Dans les pays économiquement développés,
1 femme sur 8 est touchée par le cancer du sein, en France,
chaque heure, une femme décède de cette maladie. Mais savez-vous que chaque année, toujours en France,
500 hommes déclarent eux aussi un cancer du sein ? Aussi surprenante que réelle, cette maladie est méconnue du milieu médical et quasi-inconnue du public, ce qui lui donne un avantage face à sa prise en charge.

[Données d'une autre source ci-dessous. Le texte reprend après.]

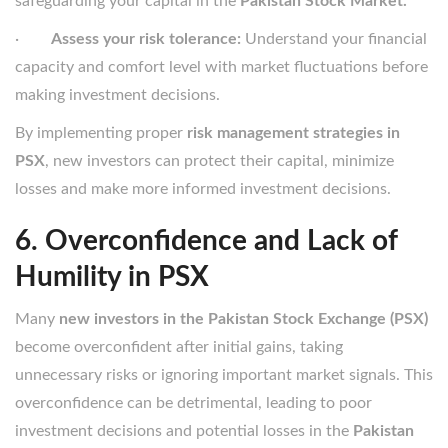
safeguarding your capital in the
Pakistan Stock Market.
·
Assess your risk tolerance:
Understand your financial
capacity and comfort level with market fluctuations before
making investment decisions.
By implementing proper
risk management strategies in
PSX
, new investors can protect their capital, minimize
losses and make more informed investment decisions.
6. Overconfidence and Lack of
Humility in PSX
Many
new investors in the Pakistan Stock Exchange (PSX)
become overconfident after initial gains, taking
unnecessary risks or ignoring important market signals. This
overconfidence can be detrimental, leading to poor
investment decisions and potential losses in the
Pakistan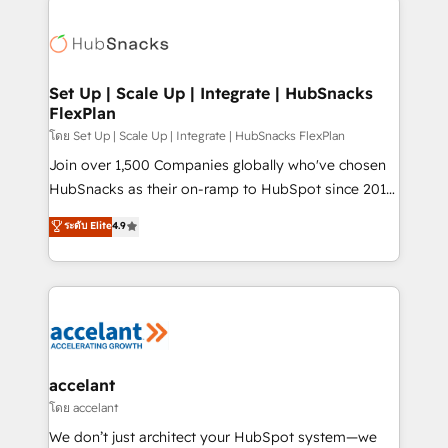
Became the 5th Agency to reach Diamond 🏆2014
consultancy: onboarding, training, data migration -
HubSpot COS Performance Award 🏆2014 HubSpot
HubSpot development: websites, custom modules,
COS Design Award 🏆2013 HubSpot Marketplace
integrations - Marketing & sales solutions: digital
Provider of the Year 🏆2011 Became a HubSpot
marketing, advertising, campaigns, content and
Set Up | Scale Up | Integrate | HubSnacks
Partner 📆Founded in 1997
FlexPlan
design We connect people, data and technology to
improve customer experiences. With our bright
โดย Set Up | Scale Up | Integrate | HubSnacks FlexPlan
people, exciting ideas and can-do mentality, we
Join over 1,500 Companies globally who've chosen
ensure revenue growth on a daily basis. So tell us
HubSnacks as their on-ramp to HubSpot since 2014
your challenge; our passionate and growth driven
Simple pay-as-you-go plans that accelerate value...
ระดับ Elite
4.9
team of 100+ experts is ready for you! Driving digital
1️⃣ Set Up | Onboarding New or Check-fixing existing
growth | www.brightdigital.com
HubSpot portals 2️⃣ Scale Up | 100% HubSpot Task
Execution... Global 24/7 ... All Experts 3️⃣ Integrate |
your entire Tech Stack with Custom Integrations
Slash months from your API Integration project... ⬅️
Click "Contact Business" ⬅️ to access 150+ Kickstart
Integration templates that put HubSpot in the center
accelant
of your tech stack, syncing... 🛍️ Shopify or
โดย accelant
WooCommerce 💲 Stripe or Paypal 💰 Sage or
We don’t just architect your HubSpot system—we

Rassurez-vous, les quelques kilos que vous avez pris ces dernières années et qui commencent à se voir là où vous préfèreriez arborer de puissants pectoraux ne sont pas le signe d'une prochaine tumeur. Les facteurs de risques qui ont été identifiés sont d'une toute autre nature.
D'abord,
les antécédents familiaux, en particulier du coté de la mère et des soeurs. L'héritage génétique, comme dans de nombreux cancers, est un facteur de risques.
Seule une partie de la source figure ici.